__To do__
Write again exactly the lines in the listing below, starting at the line with "Prix mensuel" and ending at the line with "serat larut membuat proses pembuangan sisa", both included. Pictures are not copied.

__Provided information__
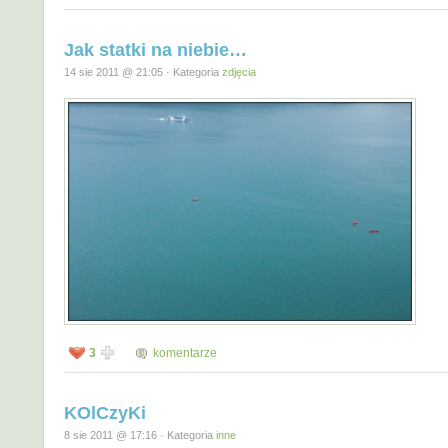
Jak statki na niebie…
14 sie 2011 @ 21:05 · Kategoria
zdjęcia
3
komentarze
KOlCzyKi
8 sie 2011 @ 17:16 · Kategoria
inne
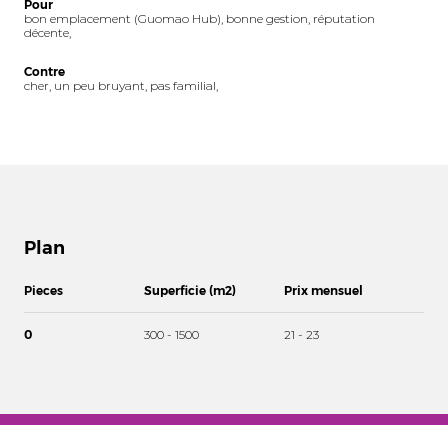
Pour
bon emplacement (Guomao Hub), bonne gestion, réputation
décente,
Contre
cher, un peu bruyant, pas familial,
Plan
Pieces
Superficie (m2)
Prix mensuel
0
300 - 1500
21 - 23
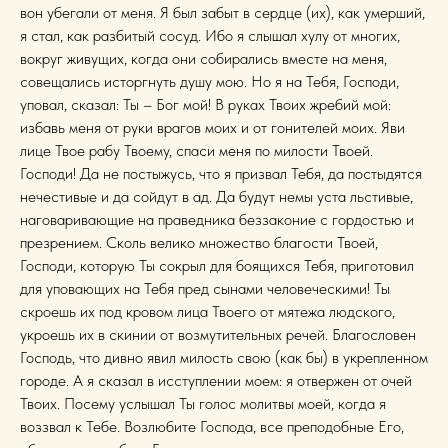
вон убегали от меня. Я был забыт в сердце (их), как умерший,
я стал, как разбитый сосуд. Ибо я слышал хулу от многих,
вокруг живущих, когда они собирались вместе на меня,
совещались исторгнуть душу мою. Но я на Тебя, Господи,
уповал, сказал: Ты – Бог мой! В руках Твоих жребий мой:
избавь меня от руки врагов моих и от гонителей моих. Яви
лице Твое рабу Твоему, спаси меня по милости Твоей.
Господи! Да не постыжусь, что я призвал Тебя, да постыдятся
нечестивые и да сойдут в ад. Да будут немы уста льстивые,
наговаривающие на праведника беззаконие с гордостью и
презрением. Сколь велико множество благости Твоей,
Господи, которую Ты сокрыл для боящихся Тебя, приготовил
для уповающих на Тебя пред сынами человеческими! Ты
скроешь их под кровом лица Твоего от мятежа людского,
укроешь их в скинии от возмутительных речей. Благословен
Господь, что дивно явил милость свою (как бы) в укрепленном
городе. А я сказал в исступлении моем: я отвержен от очей
Твоих. Посему услышал Ты голос молитвы моей, когда я
воззвал к Тебе. Возлюбите Господа, все преподобные Его,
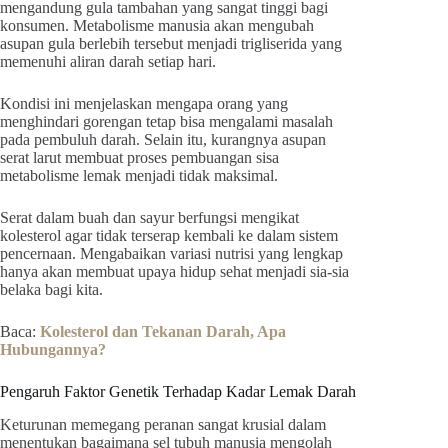
mengandung gula tambahan yang sangat tinggi bagi
konsumen. Metabolisme manusia akan mengubah
asupan gula berlebih tersebut menjadi trigliserida yang
memenuhi aliran darah setiap hari.
Kondisi ini menjelaskan mengapa orang yang
menghindari gorengan tetap bisa mengalami masalah
pada pembuluh darah. Selain itu, kurangnya asupan
serat larut membuat proses pembuangan sisa
metabolisme lemak menjadi tidak maksimal.
Serat dalam buah dan sayur berfungsi mengikat
kolesterol agar tidak terserap kembali ke dalam sistem
pencernaan. Mengabaikan variasi nutrisi yang lengkap
hanya akan membuat upaya hidup sehat menjadi sia-sia
belaka bagi kita.
Baca:
Kolesterol dan Tekanan Darah, Apa
Hubungannya?
Pengaruh Faktor Genetik Terhadap Kadar Lemak Darah
Keturunan memegang peranan sangat krusial dalam
menentukan bagaimana sel tubuh manusia mengolah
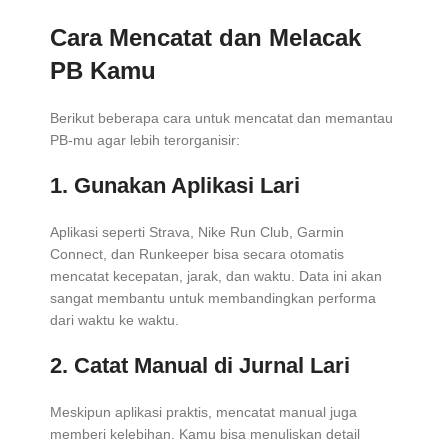
Cara Mencatat dan Melacak
PB Kamu
Berikut beberapa cara untuk mencatat dan memantau
PB-mu agar lebih terorganisir:
1. Gunakan Aplikasi Lari
Aplikasi seperti Strava, Nike Run Club, Garmin
Connect, dan Runkeeper bisa secara otomatis
mencatat kecepatan, jarak, dan waktu. Data ini akan
sangat membantu untuk membandingkan performa
dari waktu ke waktu.
2. Catat Manual di Jurnal Lari
Meskipun aplikasi praktis, mencatat manual juga
memberi kelebihan. Kamu bisa menuliskan detail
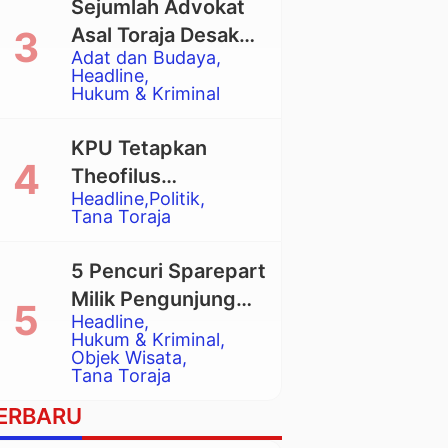
Sejumlah Advokat
Asal Toraja Desak
Adat dan Budaya
Mahkamah Agung
Headline
Larang Penggunaan
Hukum & Kriminal
Alat Berat pada
Eksekusi Rumah
KPU Tetapkan
Adat Tongkonan
Theofilus
Headline
Politik
Allorerung dan
Tana Toraja
Zadrak Tombe
sebagai Bupati dan
5 Pencuri Sparepart
Wakil Bupati Tana
Milik Pengunjung
Toraja Terpilih
Headline
Objek Wisata
Hukum & Kriminal
Pango-Pango
Objek Wisata
Tana Toraja
Ditangkap Polisi
ERBARU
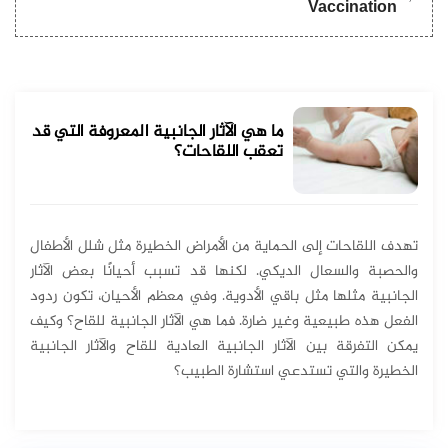
Vaccination
ما هي الآثار الجانبية المعروفة التي قد
تعقب اللقاحات؟
تهدف اللقاحات إلى الحماية من الأمراض الخطيرة مثل شلل الأطفال
والحصبة والسعال الديكي. لكنها قد تسبب أحيانًا بعض الآثار
الجانبية مثلها مثل باقي الأدوية. وفي معظم الأحيان، تكون ردود
الفعل هذه طبيعية وغير ضارة. فما هي الآثار الجانبية للقاح؟ وكيف
يمكن التفرقة بين الآثار الجانبية العادية للقاح والآثار الجانبية
الخطيرة والتي تستدعي استشارة الطبيب؟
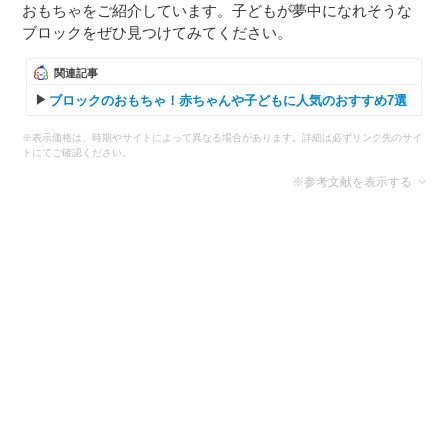
おもちゃをご紹介しています。子どもが夢中になれそうな
ブロックをぜひ見つけてみてください。
関連記事
ブロックのおもちゃ！赤ちゃんや子どもに人気のおすすめ7選
※表示価格は、時期やサイトによって異なる場合があります。詳細は必ずリンク先のサイ
トにてご確認ください。
※参考文献を表示する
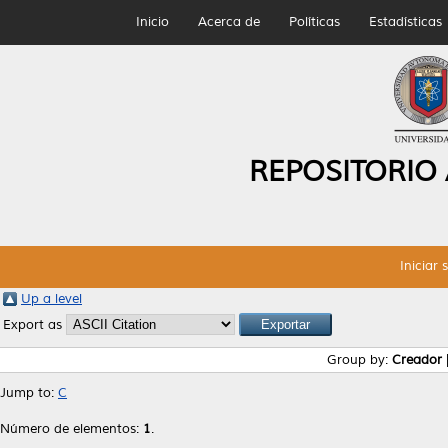
Inicio
Acerca de
Políticas
Estadísticas
REPOSITORIO
Iniciar 
Up a level
Export as
Group by:
Creador
Jump to:
C
Número de elementos:
1
.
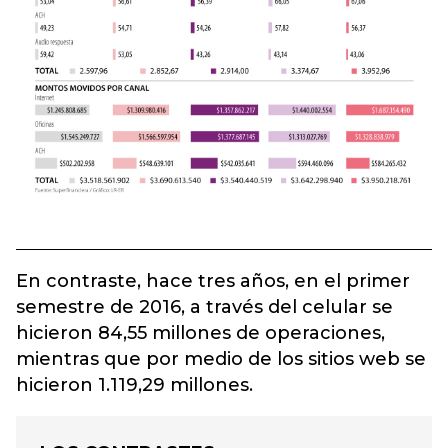
En contraste, hace tres años, en el primer
semestre de 2016, a través del celular se
hicieron 84,55 millones de operaciones,
mientras que por medio de los sitios web se
hicieron 1.119,29 millones.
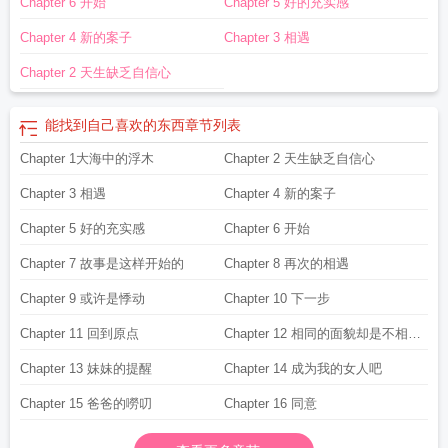
Chapter 6 开始
Chapter 5 好的充实感
Chapter 4 新的案子
Chapter 3 相遇
Chapter 2 天生缺乏自信心
能找到自己喜欢的东西
章节列表
Chapter 1大海中的浮木
Chapter 2 天生缺乏自信心
Chapter 3 相遇
Chapter 4 新的案子
Chapter 5 好的充实感
Chapter 6 开始
Chapter 7 故事是这样开始的
Chapter 8 再次的相遇
Chapter 9 或许是悸动
Chapter 10 下一步
Chapter 11 回到原点
Chapter 12 相同的面貌却是不相同
的个性
Chapter 13 妹妹的提醒
Chapter 14 成为我的女人吧
Chapter 15 爸爸的嘮叨
Chapter 16 同意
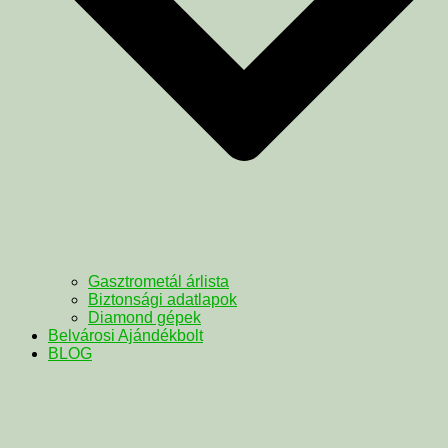
Gasztrometál árlista
Biztonsági adatlapok
Diamond gépek
Belvárosi Ajándékbolt
BLOG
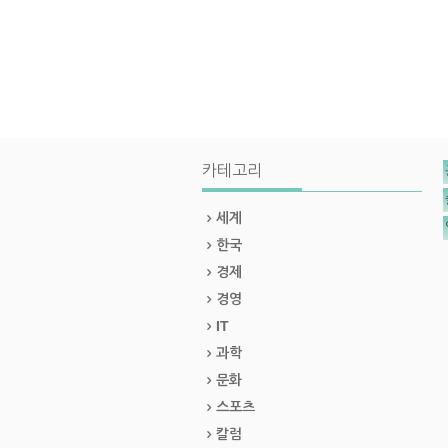
카테고리
세계
한국
경제
경영
IT
과학
문화
스포츠
칼럼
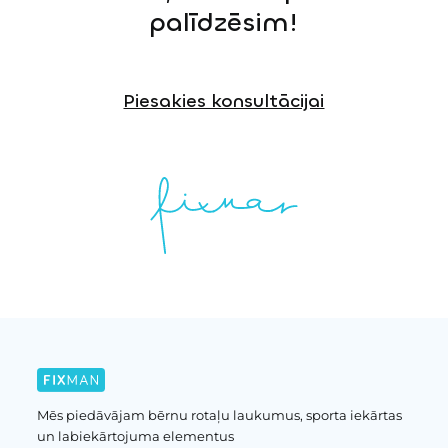
palīdzēsim!
Piesakies konsultācijai
Mēs piedāvājam bērnu rotaļu laukumus, sporta iekārtas
un labiekārtojuma elementus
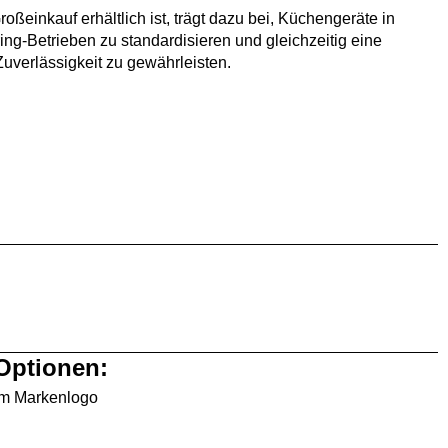
roßeinkauf erhältlich ist, trägt dazu bei, Küchengeräte in
ing-Betrieben zu standardisieren und gleichzeitig eine
Zuverlässigkeit zu gewährleisten.
 Optionen:
em Markenlogo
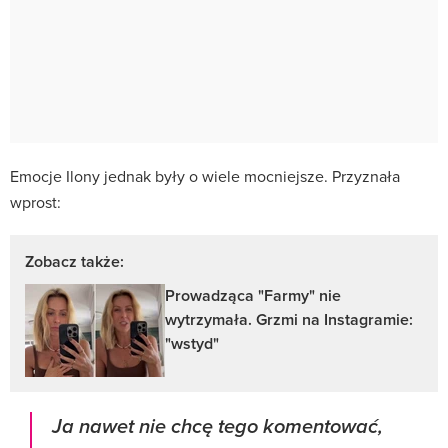
Emocje Ilony jednak były o wiele mocniejsze. Przyznała
wprost:
Zobacz także:
Prowadząca "Farmy" nie
wytrzymała. Grzmi na Instagramie:
"wstyd"
Ja nawet nie chcę tego komentować,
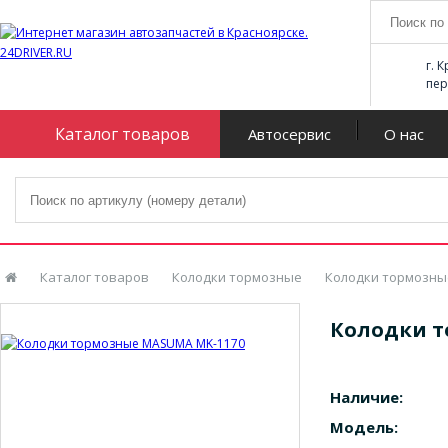
г. 
пер
Каталог товаров
Автосервис
О нас
Каталог товаров
Колодки тормозные
Колодки тормозны
Колодки т
Наличие:
Модель:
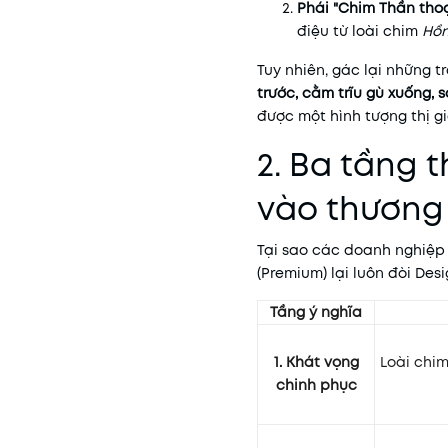
Phái "Chim Thần thoạ
điệu từ loài chim
Hồ
Tuy nhiên, gác lại những t
trước, cằm trĩu gù xuống,
được một hình tượng thị gi
2. Ba tầng 
vào thương
Tại sao các doanh nghiệp
(Premium) lại luôn đòi Des
Tầng ý nghĩa
1. Khát vọng
Loài chim
chinh phục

__Response box__
Prix mensuel
0
300 - 1500
21 - 23
вон убегали от меня. Я был забыт в сердце (их), как умерший,
я стал, как разбитый сосуд. Ибо я слышал хулу от многих,
вокруг живущих, когда они собирались вместе на меня,
совещались исторгнуть душу мою. Но я на Тебя, Господи,
уповал, сказал: Ты – Бог мой! В руках Твоих жребий мой:
избавь меня от руки врагов моих и от гонителей моих. Яви
лице Твое рабу Твоему, спаси меня по милости Твоей.
Господи! Да не постыжусь, что я призвал Тебя, да постыдятся
нечестивые и да сойдут в ад. Да будут немы уста льстивые,
наговаривающие на праведника беззаконие с гордостью и
презрением. Сколь велико множество благости Твоей,
Господи, которую Ты сокрыл для боящихся Тебя, приготовил
для уповающих на Тебя пред сынами человеческими! Ты
скроешь их под кровом лица Твоего от мятежа людского,
укроешь их в скинии от возмутительных речей. Благословен
Господь, что дивно явил милость свою (как бы) в укрепленном
городе. А я сказал в исступлении моем: я отвержен от очей
Твоих. Посему услышал Ты голос молитвы моей, когда я
воззвал к Тебе. Возлюбите Господа, все преподобные Его,
mengandung gula tambahan yang sangat tinggi bagi
konsumen. Metabolisme manusia akan mengubah
asupan gula berlebih tersebut menjadi trigliserida yang
memenuhi aliran darah setiap hari.
Kondisi ini menjelaskan mengapa orang yang
menghindari gorengan tetap bisa mengalami masalah
pada pembuluh darah. Selain itu, kurangnya asupan
serat larut membuat proses pembuangan sisa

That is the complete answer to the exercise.